In the United States, someone like Yusuf might never walk free once in prison due to fears that he might return to militancy. The November 2019 terrorist attack in London, in which two people were stabbed to death by a man released from jail after serving half of his 16-year sentence for terrorism offenses, catapulted fears about recidivism into the public eye. Those concerns were deepened in February after another stabbing in which two people were killed by a man who had recently been released from prison for terrorism offenses.

But in reality, these incidents were outliers. A recent study released by West Point’s Combating Terrorism Center, which examined nearly 30 years of U.S. data, demonstrates that recidivism rates among the most dangerous category of jihadi offenders, namely people directly involved in violent terrorist plots, are far below traditional criminal recidivism rates.

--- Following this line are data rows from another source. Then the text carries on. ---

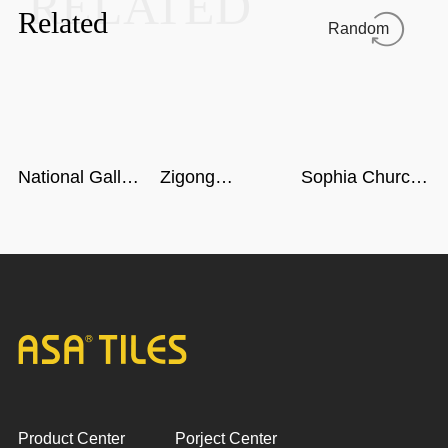
RELATED
Related
Random
National Gallery
Zigong
Sophia Church
of Singapore
Dinosaur
in Harbin
Museum in
Sichuan
Product Center
Porject Center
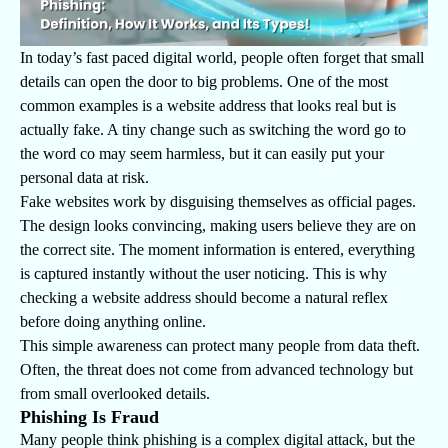
In today’s fast paced digital world, people often forget that small
details can open the door to big problems. One of the most
common examples is a website address that looks real but is
actually fake. A tiny change such as switching the word go to
the word co may seem harmless, but it can easily put your
personal data at risk.
Fake websites work by disguising themselves as official pages.
The design looks convincing, making users believe they are on
the correct site. The moment information is entered, everything
is captured instantly without the user noticing. This is why
checking a website address should become a natural reflex
before doing anything online.
This simple awareness can protect many people from data theft.
Often, the threat does not come from advanced technology but
from small overlooked details.
Phishing Is Fraud
Many people think phishing is a complex digital attack, but the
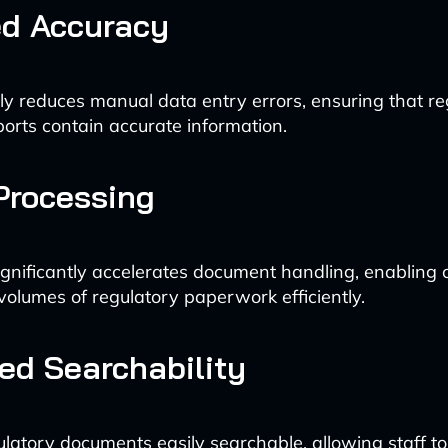
ed Accuracy
lly reduces manual data entry errors, ensuring that re
ports contain accurate information.
Processing
gnificantly accelerates document handling, enabling
volumes of regulatory paperwork efficiently.
d Searchability
latory documents easily searchable, allowing staff to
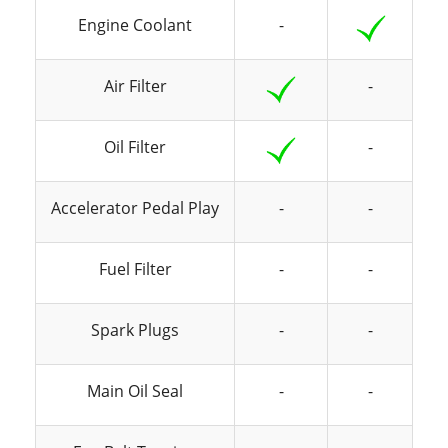
Engine Coolant
-
Air Filter
-
Oil Filter
-
Accelerator Pedal Play
-
-
Fuel Filter
-
-
Spark Plugs
-
-
Main Oil Seal
-
-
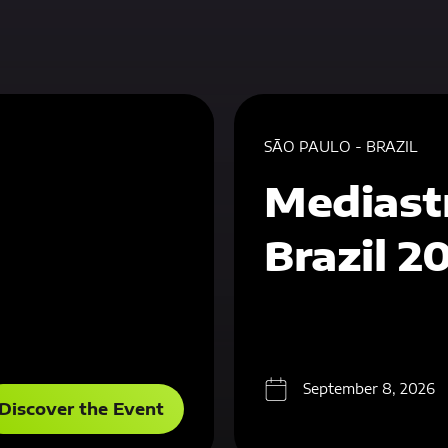
SÃO PAULO - BRAZIL
Mediast
Brazil 2
September 8, 2026
Discover the Event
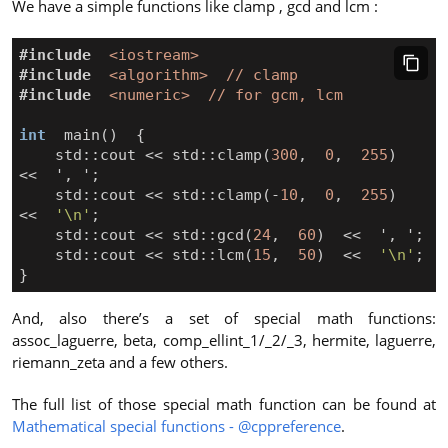
We have a simple functions like clamp , gcd and lcm :
#include
<iostream>
#include
<algorithm>  // clamp
#include
<numeric>  // for gcm, lcm
int
main
()
{
std
::
cout
<<
std
::
clamp
(
300
,
0
,
255
)
<<
'
,
'
;
std
::
cout
<<
std
::
clamp
(
-
10
,
0
,
255
)
<<
'\n'
;
std
::
cout
<<
std
::
gcd
(
24
,
60
)
<<
'
,
'
;
std
::
cout
<<
std
::
lcm
(
15
,
50
)
<<
'\n'
;
}
And, also there’s a set of special math functions:
assoc_laguerre, beta, comp_ellint_1/_2/_3, hermite, laguerre,
riemann_zeta and a few others.
The full list of those special math function can be found at
Mathematical special functions - @cppreference
.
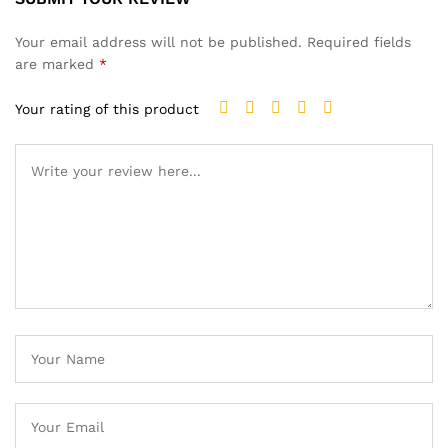
Your email address will not be published.
Required fields
are marked
*
Your rating of this product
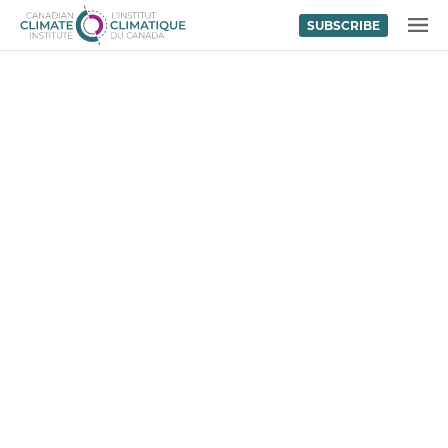
SUBSCRIBE
Skip to content
MENU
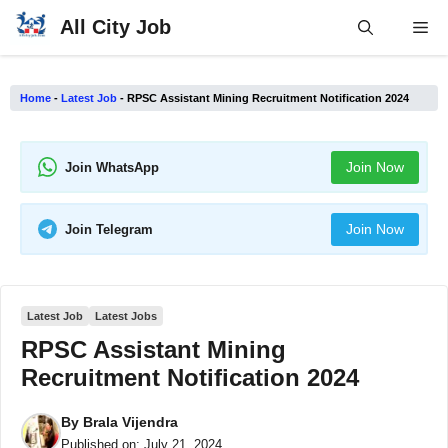
Skip
All City Job
Me
to
content
Home
-
Latest Job
-
RPSC Assistant Mining Recruitment Notification 2024
Join Now
Join WhatsApp
Join Now
Join Telegram
Latest Job
Latest Jobs
RPSC Assistant Mining
Recruitment Notification 2024
By
Brala Vijendra
Published on:
July 21, 2024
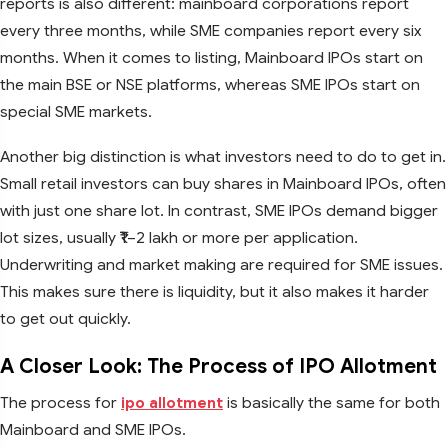
reports is also different: mainboard corporations report
every three months, while SME companies report every six
months. When it comes to listing, Mainboard IPOs start on
the main BSE or NSE platforms, whereas SME IPOs start on
special SME markets.
Another big distinction is what investors need to do to get in.
Small retail investors can buy shares in Mainboard IPOs, often
with just one share lot. In contrast, SME IPOs demand bigger
lot sizes, usually ₹1–2 lakh or more per application.
Underwriting and market making are required for SME issues.
This makes sure there is liquidity, but it also makes it harder
to get out quickly.
A Closer Look: The Process of IPO Allotment
The process for
ipo allotment
is basically the same for both
Mainboard and SME IPOs.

And for most countries, there is little choice but to release such prisoners anyway. They simply don’t possess the resources to indefinitely incarcerate all their citizens who have been convicted of terrorism charges. The United States is relatively unique in this regard, with fewer terrorism convictions and far more resources. As of last spring, the United States had released only about 250 people who had been convicted of terrorism-related offenses after 9/11. By contrast, the Colombian government was tasked with demobilizing approximately 13,000 members of the Revolutionary Armed Forces of Colombia (FARC) guerilla militia after forging a peace accord with the group in 2016. Countries with larger numbers of people affiliated with terrorist or militia groups have a pressing need to develop effective reintegration programs for those who are released from prison. Some of their success stories can offer insights for how reentry might work—both for people who served prison time for terrorism crimes, and those in for other types of offenses.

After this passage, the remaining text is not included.